By: Bill Graham
Not every secret needs to be grand or profound. Sometimes, like in BAD WORDS, a secret can simply work to keep a film going. That subtlety, the letting off the gas instead of stepping on the brakes, is hard to accomplish because it requires a deft touch of tone. That is a highlight of the direction by actor Jason Bateman who doubles as a first-time film director here. With a keen sense of humor that bounces between gasp-worthy to simply hilarious, this dark comedy leaves few curse words unturned and might even expand your own vocabulary in the process. Even more of a balancing act has to be carefully worked to create the character that is insufferable to nearly everyone around him while keeping the audience on his side.
The film revolves around a forty-something Guy Trilby (Bateman) who is encroaching on the world of spelling bees. Certainly he understands that the competition is meant for children, but he also has a thorough understanding of all the rules and has exploited a loophole much to the chagrin of the organizers and more importantly, the parents of the fellow contestants. Sponsoring him in the contest—a requirement—is reporter Jenny (Kathryn Hahn) who is just as clueless about Trilby’s reasons for entering the contest but desperately tries to get him to open up. Thing is, Trilby is even more determined to keep his reasons to himself. He seems wounded at times and unless he wants to speak to someone, he rarely gives those he encounters much of a chance to make an impression. He sidesteps them, mostly in abrupt forms of “don’t talk to me”s that get increasingly rude (and hilarious) the longer someone tries to make chit chat.
Written by Andrew Dodge, the screenplay made the Black List in 2011, an honor given to the “most liked” un-produced screenplays of a current year decided upon film industry development executives and professionals. The implication is that the film worked well on the page and happily it works just as well on the screen. Trilby has command of the English language and hurls insults in vivid detail. But he is unable to shake a fellow contestant named Chaitainya Chopra (Rohan Chand) who naively attempts to befriend Trilby. This naivety becomes, in many ways, the heart of the film as their chemistry and young Chopra’s story are endlessly charming. He is the somewhat stereotypical Indian-American contestant that is without a clue as to how to navigate his middle school years despite his intelligence, but he turns into much more of a dynamic presence as the film rolls along.

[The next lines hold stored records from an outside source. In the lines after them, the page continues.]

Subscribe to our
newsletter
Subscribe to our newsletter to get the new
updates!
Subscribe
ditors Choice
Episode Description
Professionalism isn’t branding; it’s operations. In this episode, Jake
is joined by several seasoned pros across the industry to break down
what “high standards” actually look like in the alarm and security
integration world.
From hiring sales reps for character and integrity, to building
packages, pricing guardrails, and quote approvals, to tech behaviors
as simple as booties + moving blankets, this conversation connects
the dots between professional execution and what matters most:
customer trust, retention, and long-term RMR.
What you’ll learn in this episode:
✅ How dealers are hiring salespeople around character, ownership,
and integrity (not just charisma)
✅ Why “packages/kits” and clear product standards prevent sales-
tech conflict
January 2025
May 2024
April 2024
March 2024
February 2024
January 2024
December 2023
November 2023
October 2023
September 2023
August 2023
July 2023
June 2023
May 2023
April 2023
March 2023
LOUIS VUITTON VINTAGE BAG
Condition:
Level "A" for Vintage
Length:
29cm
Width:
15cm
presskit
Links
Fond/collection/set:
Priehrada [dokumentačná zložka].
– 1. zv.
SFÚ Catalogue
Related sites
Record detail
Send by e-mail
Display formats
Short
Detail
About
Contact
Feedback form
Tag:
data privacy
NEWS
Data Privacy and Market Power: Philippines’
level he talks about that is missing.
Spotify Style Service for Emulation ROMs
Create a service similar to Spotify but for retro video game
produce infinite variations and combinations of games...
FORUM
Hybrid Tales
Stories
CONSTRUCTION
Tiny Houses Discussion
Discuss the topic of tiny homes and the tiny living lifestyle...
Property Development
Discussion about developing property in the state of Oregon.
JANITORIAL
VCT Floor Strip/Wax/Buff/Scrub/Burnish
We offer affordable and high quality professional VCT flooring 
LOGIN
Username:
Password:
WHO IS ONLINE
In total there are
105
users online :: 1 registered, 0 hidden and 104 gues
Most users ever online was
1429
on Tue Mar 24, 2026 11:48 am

It’s easy to see where many people might simply be put off by the darkness of the comedy in Bad Words. Few punches are pulled as Trilby torments the people he is around, both young and old. He seems to gleam little joy from the constant insults or his progression in the spelling bee world, yet his drive keeps the film moving at a brisk pace. Clocking in under 90 minutes, the pace is indeed quick yet there is an uncommon amount of development because the film thankfully focuses on just a few characters. Surely the comedy is vile at times, but it manages to keep from sliding into something worse. There are unexpected charms to be found in Bad Words and a lot of the credit has to be given to the acting and direction of Bateman who navigates the satire with aplomb.